The first barrier is one that frequently comes with TV versions of stage shows, which is that it’s very difficult to translate the immediacy of a live theatrical event onto film. Some directors manage to at least lower that barrier, if not break through it, so that at least some of the electricity that’s in the theater comes through the screen. But even though director Marty Callner has decades of experience directing stage-to-screen productions like this, and even though he directed the original “The Pee-wee Herman Show” special back in 1981, his work here feels very far removed – literally, at times, as some sequences seem shot from much too great a distance – and it’s always clear that the audience in the theater is having a much better time than we can even hope to have in our living rooms.
But I’ve still enjoyed plenty of these filmed versions that weren’t directed with significantly more flair than what Callner brings here. The bigger problem for me – and your mileage will almost certainly vary – is that watching “The Pee-wee Herman Show on Broadway” made me realize I was perhaps not as big a Pee-wee fan as I had thought I was.
Sure, I’ve seen “Pee-wee’s Big Adventure” at least a dozen times, “Big Top Pee-wee” at least once, and enjoyed Reubens’ various cameos as Pee-wee throughout the mid-late ’80s. But I only watched a handful of episodes of “Pee-wee’s Playhouse,” the Saturday morning kids’ show that was itself a kinder, gentler version of the ’81 “Pee-wee Herman Show” special. And the new special is pretty much a 30-years-later version of the old special, mixed in with some of the characters who were specifically introduced on “Pee-wee’s Playhouse.”
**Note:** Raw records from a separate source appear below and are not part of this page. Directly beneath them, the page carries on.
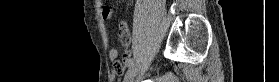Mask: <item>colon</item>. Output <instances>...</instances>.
I'll return each mask as SVG.
<instances>
[{
    "instance_id": "colon-1",
    "label": "colon",
    "mask_w": 279,
    "mask_h": 82,
    "mask_svg": "<svg viewBox=\"0 0 279 82\" xmlns=\"http://www.w3.org/2000/svg\"><path fill=\"white\" fill-rule=\"evenodd\" d=\"M122 23V22H121ZM120 65L115 66V68H118Z\"/></svg>"
}]
</instances>
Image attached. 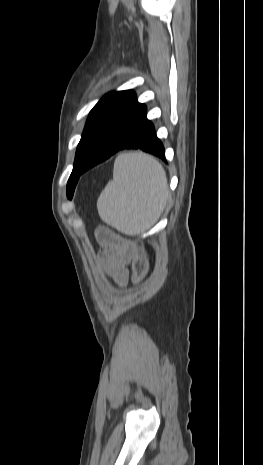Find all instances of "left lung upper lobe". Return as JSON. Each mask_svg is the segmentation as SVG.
<instances>
[{
    "mask_svg": "<svg viewBox=\"0 0 263 465\" xmlns=\"http://www.w3.org/2000/svg\"><path fill=\"white\" fill-rule=\"evenodd\" d=\"M136 94L131 90L110 92L106 94L90 111L81 140L78 144L73 171L67 183V197L72 198L75 186L82 174V167L91 155L99 138L134 99Z\"/></svg>",
    "mask_w": 263,
    "mask_h": 465,
    "instance_id": "5c2ea615",
    "label": "left lung upper lobe"
}]
</instances>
So as the live audience was audibly giddy over the first appearances of Jambi the Genie (John Paragon), Miss Yvonne (Lynne Marie Stewart) or Cowboy Curtis (Phil LaMarr, replacing the otherwise-occupied Laurence Fishburne), I was mainly working to connect the synapses that would have reminded me of, say, Jambi’s catchphrase.
And without the overwhelming nostalgia for this particular venue for Pee-wee and these supporting characters, I found “The Pee-wee Herman Show on Broadway” a long (close to 90 minutes) slog, cute in spots, but mainly just strange – a voyage through the fantasy life of a character I prefer to see fending for himself in a closer approximation of the real world.
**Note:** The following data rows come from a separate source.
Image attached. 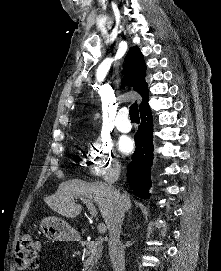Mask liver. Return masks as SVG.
<instances>
[{
	"mask_svg": "<svg viewBox=\"0 0 221 271\" xmlns=\"http://www.w3.org/2000/svg\"><path fill=\"white\" fill-rule=\"evenodd\" d=\"M82 195V197H93L94 201L98 203L101 215L108 227L115 203V197L112 189L102 181H92L87 183L83 179H70V181H63L60 183L54 195L45 197L46 203L52 207L57 213H61L64 217H76L82 211V205L75 203L74 197ZM126 195V193H124ZM132 203L130 197H125V207L130 209Z\"/></svg>",
	"mask_w": 221,
	"mask_h": 271,
	"instance_id": "1",
	"label": "liver"
}]
</instances>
(I did briefly wonder if this was a Lennon/McCartney situation, wherein Reubens and the late Phil Hartman (who helped Reubens develop the character and co-wrote the early stage shows and “Pee-wee’s Big Adventure”) became greater than the sum of their parts, with consummate comedy craftsman Hartman compensating for Reubens’ fondness for the bizarre. Again, I didn’t watch much of “Playhouse” back in the day and I don’t know how the mechanics of that writing partnership worked, so I could be way off base. Mostly, I miss Phil Hartman.)
If many Saturday mornings of your childhood (or the childhood of someone you love) revolved around the words “Meka Leka Hi Meka Hiney Ho,” then seeing most of the old gang back together may be pleasure enough. But you really had to be there to enjoy it, I think.